In a statement tonight, Sony said it was cancelling The Interview release "in light of the decision by the majority of our exhibitors not to show the film".
The studio, which has been shaken by hacker leaks over the past several weeks, said it respected and shared in the exhibitors' concerns.
"We are deeply saddened at this brazen effort to suppress the distribution of a movie, and in the process do damage to our company, our employees, and the American public," the statement said. "We stand by our filmmakers and their right to free expression and are extremely disappointed by this outcome."
Earlier Regal Cinemas, AMC Entertainment and Cinemark Theatres - the three top multiplex chains in North America - announced that they were postponing any showings of The Interview, a comedy about a TV host (James Franco) and producer (Seth Rogen) tasked by the CIA to assassinate North Korea leader Kim Jong-un (played by Randall Park).

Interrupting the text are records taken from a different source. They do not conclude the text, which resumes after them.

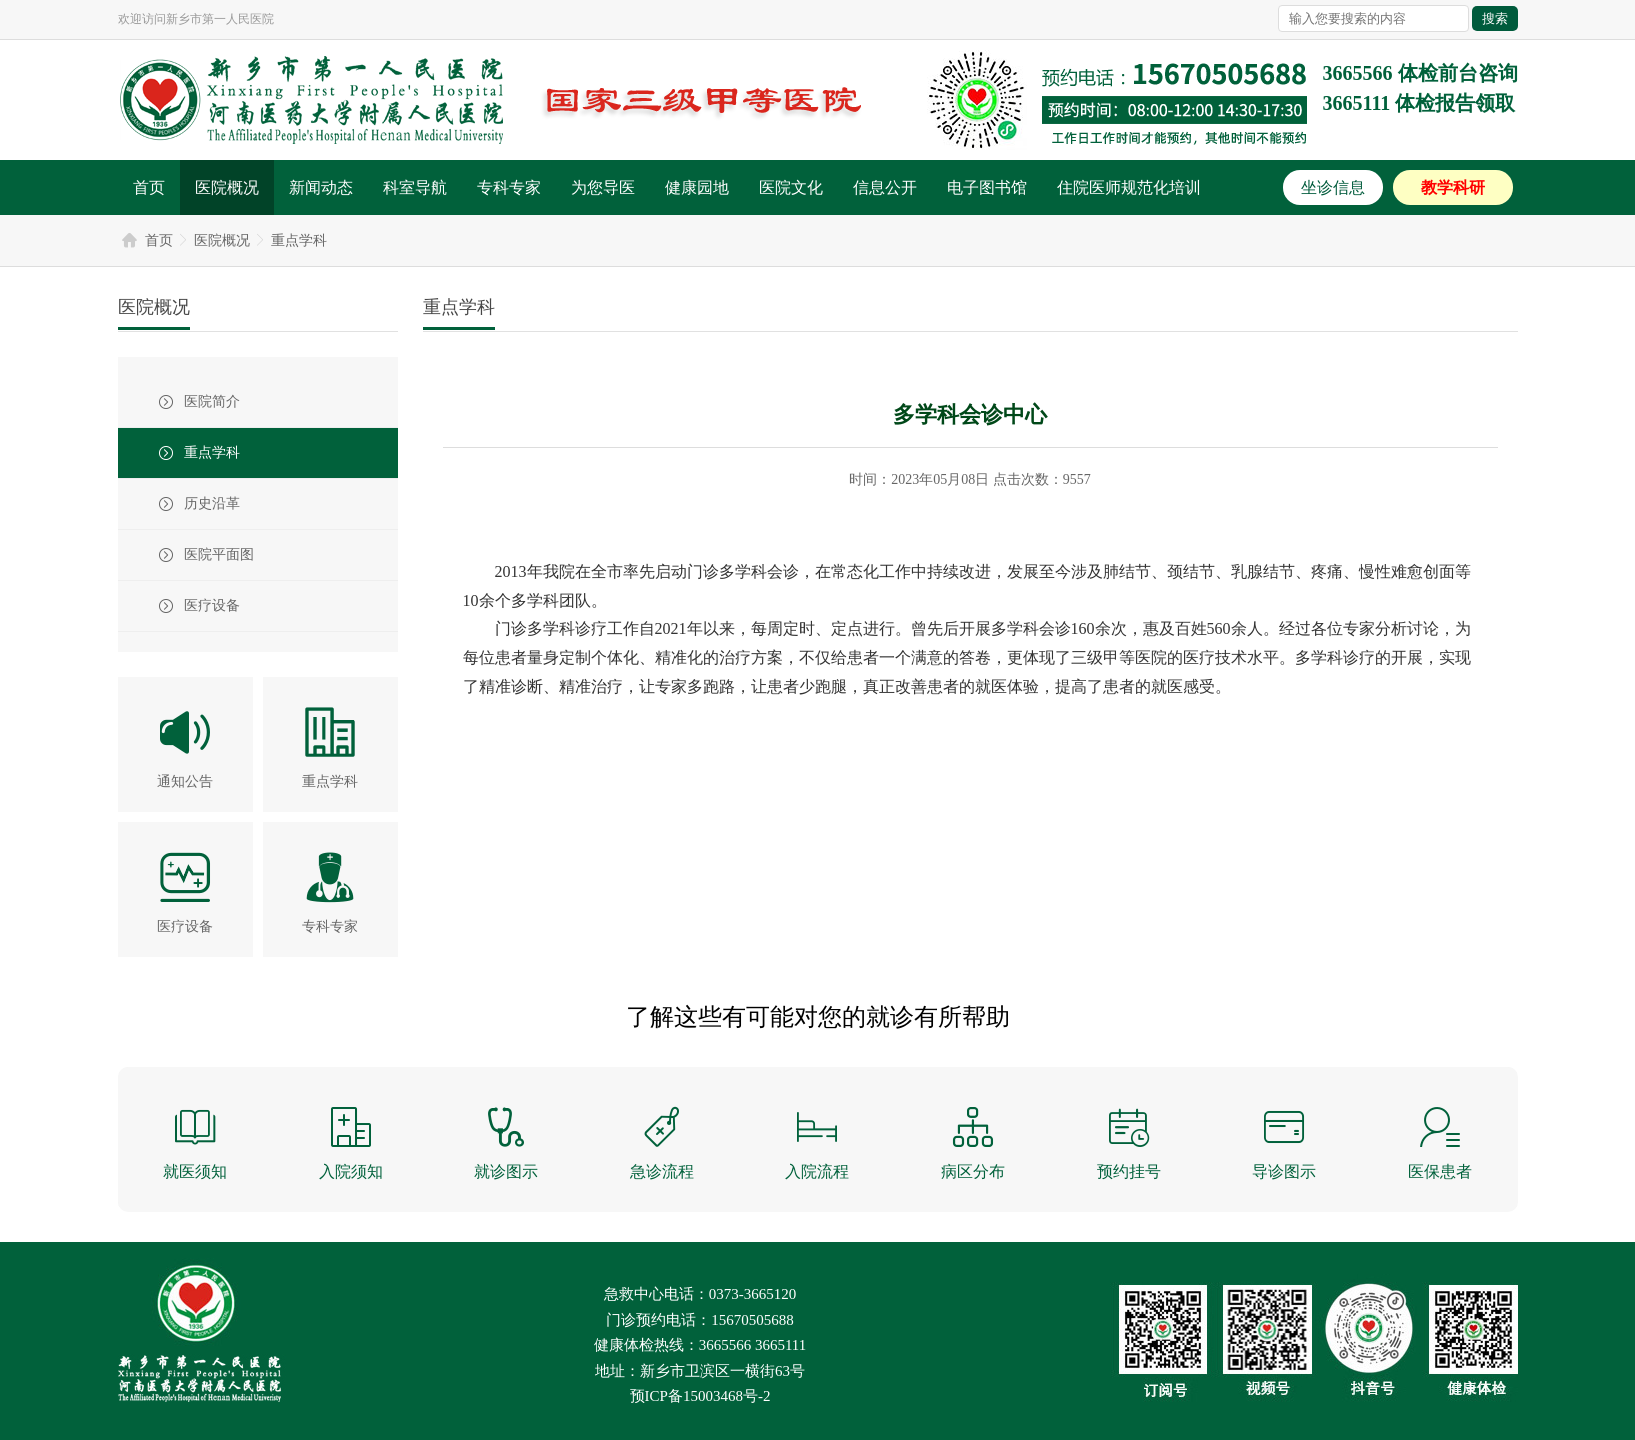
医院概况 (227, 187)
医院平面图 (219, 554)
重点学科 (299, 240)
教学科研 (1453, 187)
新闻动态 (321, 187)
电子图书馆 (987, 187)
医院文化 (791, 187)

Regal said it was delaying The Interview ''due to wavering support of the film ... by Sony Pictures, as well as the ambiguous nature of any real or perceived security threats".
Sony had offered cinemas the option of bowing out, and when so many of them did - other chains included ArcLight Cinemas, Cineplex Entertainment and Carmike Cinemas -, it left Sony little choice for the release of The Interview.

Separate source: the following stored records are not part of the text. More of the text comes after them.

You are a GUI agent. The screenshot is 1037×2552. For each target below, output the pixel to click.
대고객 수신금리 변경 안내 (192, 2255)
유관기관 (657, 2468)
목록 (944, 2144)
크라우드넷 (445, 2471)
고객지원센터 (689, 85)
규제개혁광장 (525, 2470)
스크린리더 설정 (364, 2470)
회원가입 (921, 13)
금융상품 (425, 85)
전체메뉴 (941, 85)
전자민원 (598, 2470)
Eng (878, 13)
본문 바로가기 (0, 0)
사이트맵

The seriousness of the threat made in messages posted online by the hacking group that calls itself Guardians of the Peace, is unclear. The Department of Homeland Security said there was "no credible intelligence to indicate an active plot against movie theatres", but noted it was still analysing messages from the group.
The warning prompted authorities in New York and Los Angeles to address measures to beef up security.
The FBI is investigating the identity of the hackers, but suspicion has centered on North Korea, which previously issued warnings over The Interview.
Sony did not say what its plans for The Interview now are, or whether the film's release could potentially happen at a later date. Conjecture has centred on the possibility of an unprecedented on-demand release that would distribute the film without risk to cinema operators. No wide-release studio film has ever been first released on VOD, out of protection of the cinema business.